Your instructions -> Please, starting at the line that contains "Weekly News Roundup (July 30, 2017)", reproduce every line exactly until the records run out, skipping all pictures.

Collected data
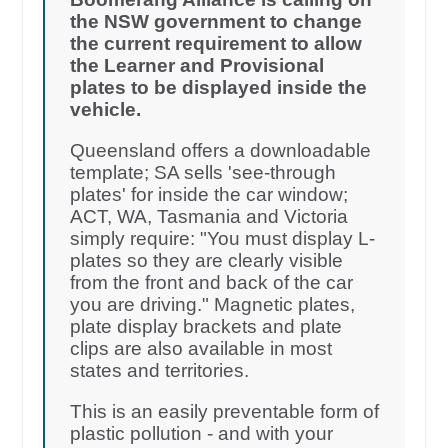
the NSW government to change
the current requirement to allow
the Learner and Provisional
plates to be displayed inside the
vehicle.
Queensland offers a downloadable
template; SA sells 'see-through
plates' for inside the car window;
ACT, WA, Tasmania and Victoria
simply require: "You must display L-
plates so they are clearly visible
from the front and back of the car
you are driving." Magnetic plates,
plate display brackets and plate
clips are also available in most
states and territories.
This is an easily preventable form of
plastic pollution - and with your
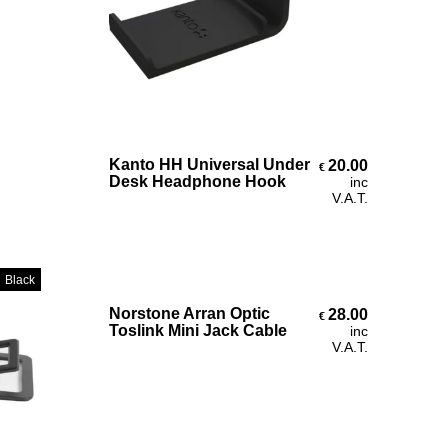
Select Options
Kanto HH Universal Under
20.00
€
€27.30
Desk Headphone Hook
inc
V.A.T.
Black
Add To Cart
Norstone Arran Optic
28.00
€
€45.00
Toslink Mini Jack Cable
inc
V.A.T.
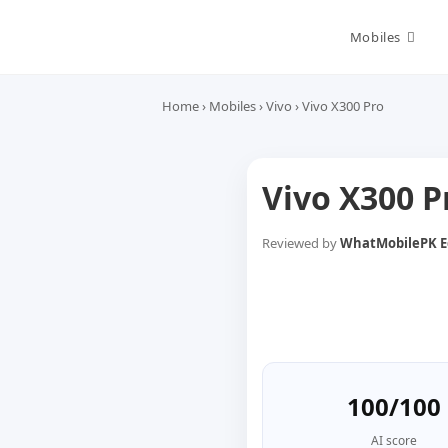
Skip
to
Mobiles
content
Home
›
Mobiles
›
Vivo
›
Vivo X300 Pro
Vivo X300 
Reviewed by
WhatMobilePK Ed
100/100
AI score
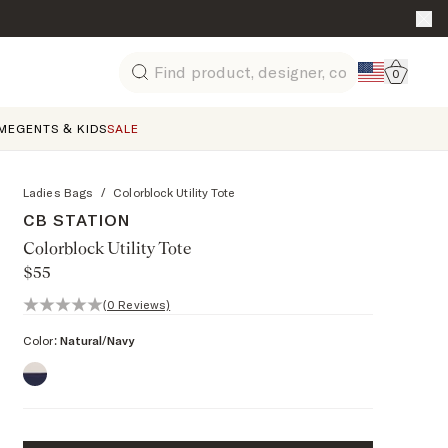
Go to 
0
Search
ME
GENTS & KIDS
SALE
Ladies Bags
/
Colorblock Utility Tote
CB STATION
Colorblock Utility Tote
$55
0 out of 5 stars, 0 reviews
(0 Reviews)
Color:
Natural/Navy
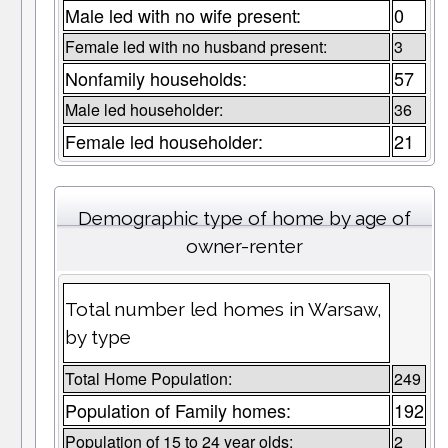
Male led with no wife present:
0
Female led with no husband present:
3
Nonfamily households:
57
Male led householder:
36
Female led householder:
21
Demographic type of home by age of
owner-renter
Total number led homes in Warsaw,
by type
Total Home Population:
249
Population of Family homes:
192
Population of 15 to 24 year olds:
2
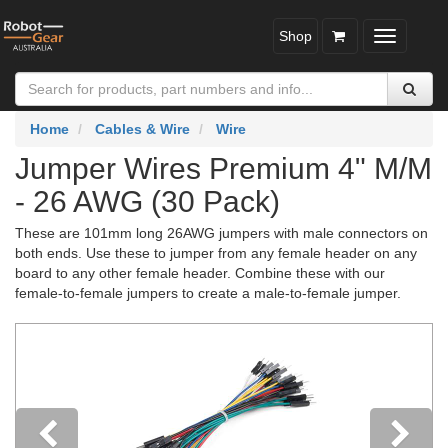
Shop
Toggle
navigatio
Home
Cables & Wire
Wire
Jumper Wires Premium 4" M/M
- 26 AWG (30 Pack)
These are 101mm long 26AWG jumpers with male connectors on
both ends. Use these to jumper from any female header on any
board to any other female header. Combine these with our
female-to-female jumpers to create a male-to-female jumper.
Previous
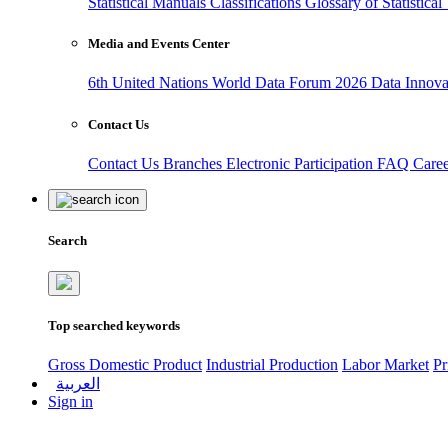
Statistical Manuals
Classifications
Glossary of Statistica
Media and Events Center
6th United Nations World Data Forum 2026
Data Innov
Contact Us
Contact Us
Branches
Electronic Participation
FAQ
Care
Search
Top searched keywords
Gross Domestic Product
Industrial Production
Labor Market
Pr
العربية
Sign in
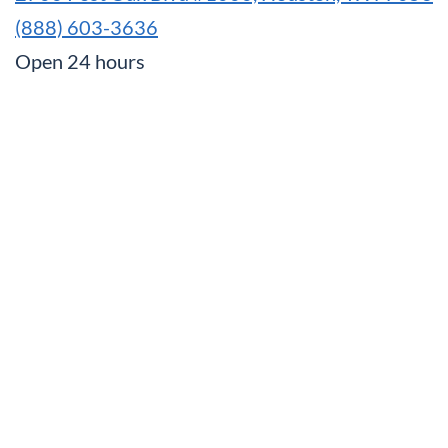
(888) 603-3636
Open 24 hours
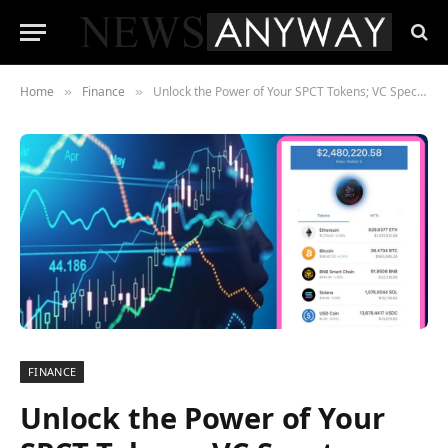
Home
Finance
Unlock the Power of Your SPCT Tokens; VC Spectra Holders Receive Rewards and Dividends
»
»
FINANCE
Unlock the Power of Your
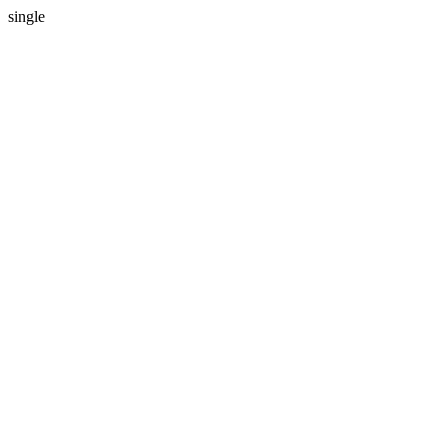
single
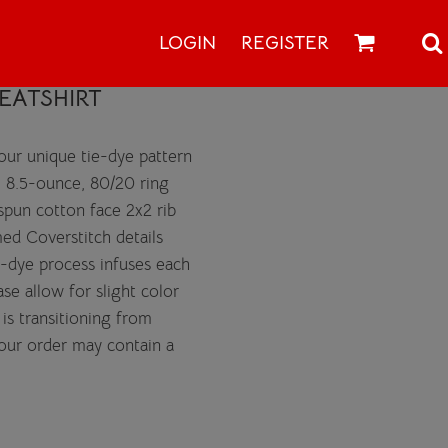
LOGIN
REGISTER
EATSHIRT
 our unique tie-dye pattern
. 8.5-ounce, 80/20 ring
spun cotton face 2x2 rib
med Coverstitch details
-dye process infuses each
se allow for slight color
 is transitioning from
Your order may contain a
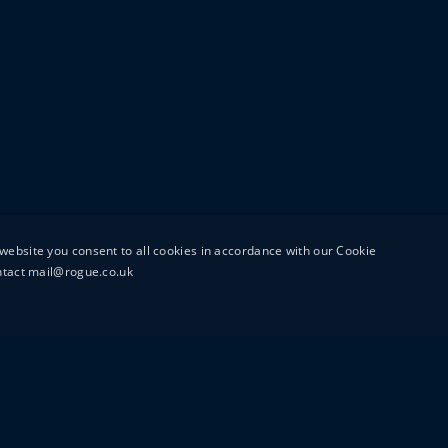
website you consent to all cookies in accordance with our Cookie
ontact mail@rogue.co.uk
UTTON STREET
MAIL@ROGUEFILMS.C
0203 879 8000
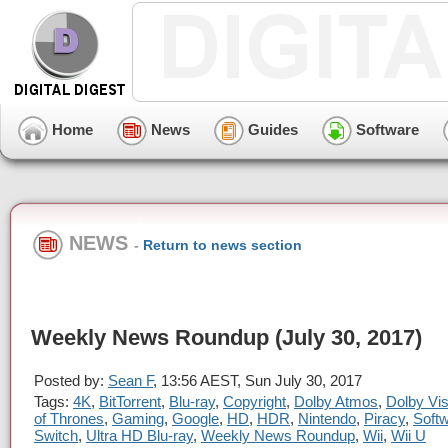
Home
News
Guides
Software
NEWS
-
Return to news section
Weekly News Roundup (July 30, 2017)
Posted by:
Sean F
, 13:56 AEST, Sun July 30, 2017
Tags:
4K
,
BitTorrent
,
Blu-ray
,
Copyright
,
Dolby Atmos
,
Dolby Vis
of Thrones
,
Gaming
,
Google
,
HD
,
HDR
,
Nintendo
,
Piracy
,
Soft
Switch
,
Ultra HD Blu-ray
,
Weekly News Roundup
,
Wii
,
Wii U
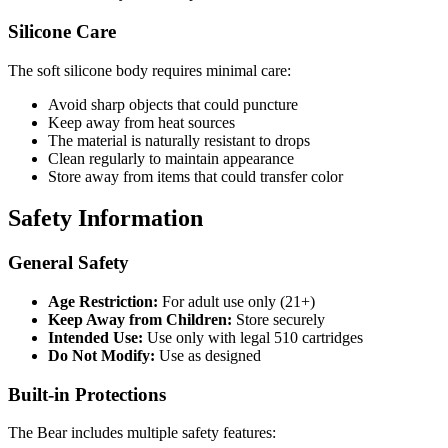
Silicone Care
The soft silicone body requires minimal care:
Avoid sharp objects that could puncture
Keep away from heat sources
The material is naturally resistant to drops
Clean regularly to maintain appearance
Store away from items that could transfer color
Safety Information
General Safety
Age Restriction:
For adult use only (21+)
Keep Away from Children:
Store securely
Intended Use:
Use only with legal 510 cartridges
Do Not Modify:
Use as designed
Built-in Protections
The Bear includes multiple safety features:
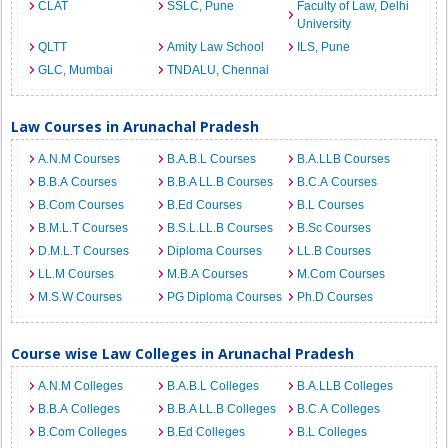
CLAT
SSLC, Pune
Faculty of Law, Delhi
University
QLTT
Amity Law School
ILS, Pune
GLC, Mumbai
TNDALU, Chennai
Law Courses in Arunachal Pradesh
A.N.M Courses
B.A.B.L Courses
B.A.LLB Courses
B.B.A Courses
B.B.A LL.B Courses
B.C.A Courses
B.Com Courses
B.Ed Courses
B.L Courses
B.M.L.T Courses
B.S.L.LL.B Courses
B.Sc Courses
D.M.L.T Courses
Diploma Courses
LL.B Courses
LL.M Courses
M.B.A Courses
M.Com Courses
M.S.W Courses
PG Diploma Courses
Ph.D Courses
Course wise Law Colleges in Arunachal Pradesh
A.N.M Colleges
B.A.B.L Colleges
B.A.LLB Colleges
B.B.A Colleges
B.B.A LL.B Colleges
B.C.A Colleges
B.Com Colleges
B.Ed Colleges
B.L Colleges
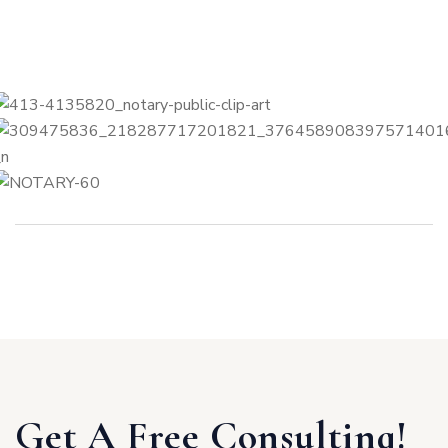
Get A Free Consulting!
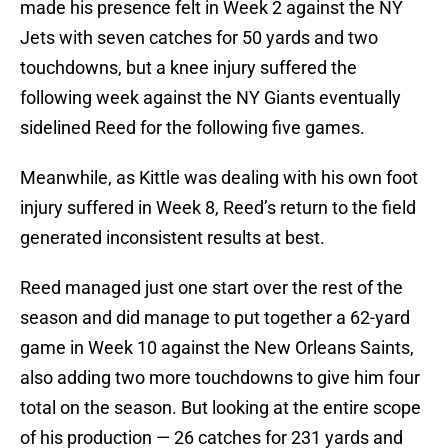
made his presence felt in Week 2 against the NY
Jets with seven catches for 50 yards and two
touchdowns, but a knee injury suffered the
following week against the NY Giants eventually
sidelined Reed for the following five games.
Meanwhile, as Kittle was dealing with his own foot
injury suffered in Week 8, Reed’s return to the field
generated inconsistent results at best.
Reed managed just one start over the rest of the
season and did manage to put together a 62-yard
game in Week 10 against the New Orleans Saints,
also adding two more touchdowns to give him four
total on the season. But looking at the entire scope
of his production — 26 catches for 231 yards and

Exercise output ->
Weekly News Roundup (July 30, 2017)
Posted by:
Sean F
, 13:56 AEST, Sun July 30, 2017
Tags:
4K
,
BitTorrent
,
Blu-ray
,
Copyright
,
Dolby Atmos
,
Dolby Vis
of Thrones
,
Gaming
,
Google
,
HD
,
HDR
,
Nintendo
,
Piracy
,
Soft
Switch
,
Ultra HD Blu-ray
,
Weekly News Roundup
,
Wii
,
Wii U
Silicone Care
The soft silicone body requires minimal care:
Avoid sharp objects that could puncture
Keep away from heat sources
The material is naturally resistant to drops
Clean regularly to maintain appearance
Store away from items that could transfer color
Safety Information
General Safety
Age Restriction:
For adult use only (21+)
Keep Away from Children:
Store securely
Intended Use:
Use only with legal 510 cartridges
Do Not Modify:
Use as designed
Built-in Protections
The Bear includes multiple safety features:
CLAT
SSLC, Pune
Faculty of Law, Delhi
University
QLTT
Amity Law School
ILS, Pune
GLC, Mumbai
TNDALU, Chennai
Law Courses in Arunachal Pradesh
A.N.M Courses
B.A.B.L Courses
B.A.LLB Courses
B.B.A Courses
B.B.A LL.B Courses
B.C.A Courses
B.Com Courses
B.Ed Courses
B.L Courses
B.M.L.T Courses
B.S.L.LL.B Courses
B.Sc Courses
D.M.L.T Courses
Diploma Courses
LL.B Courses
LL.M Courses
M.B.A Courses
M.Com Courses
M.S.W Courses
PG Diploma Courses
Ph.D Courses
Course wise Law Colleges in Arunachal Pradesh
A.N.M Colleges
B.A.B.L Colleges
B.A.LLB Colleges
B.B.A Colleges
B.B.A LL.B Colleges
B.C.A Colleges
B.Com Colleges
B.Ed Colleges
B.L Colleges
Get A Free Consulting!
made his presence felt in Week 2 against the NY
Jets with seven catches for 50 yards and two
touchdowns, but a knee injury suffered the
following week against the NY Giants eventually
sidelined Reed for the following five games.
Meanwhile, as Kittle was dealing with his own foot
injury suffered in Week 8, Reed’s return to the field
generated inconsistent results at best.
Reed managed just one start over the rest of the
season and did manage to put together a 62-yard
game in Week 10 against the New Orleans Saints,
also adding two more touchdowns to give him four
total on the season. But looking at the entire scope
of his production — 26 catches for 231 yards and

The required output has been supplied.